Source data
# # # # # # #

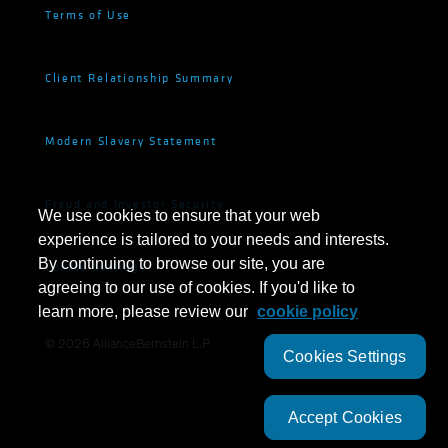
Terms of Use
Client Relationship Summary
Modern Slavery Statement
Fraud and Investor Security
We use cookies to ensure that your web
experience is tailored to your needs and interests.
By continuing to browse our site, you are
Cookie Settings
agreeing to our use of cookies. If you'd like to
learn more, please review our
cookie policy
©
2026
AllianceBernstein L.P.
Cookies Settings
Accept Cookies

# # # # # # #

Search the entries for "your" and show every line that has it.

We use cookies to ensure that your web
experience is tailored to your needs and interests.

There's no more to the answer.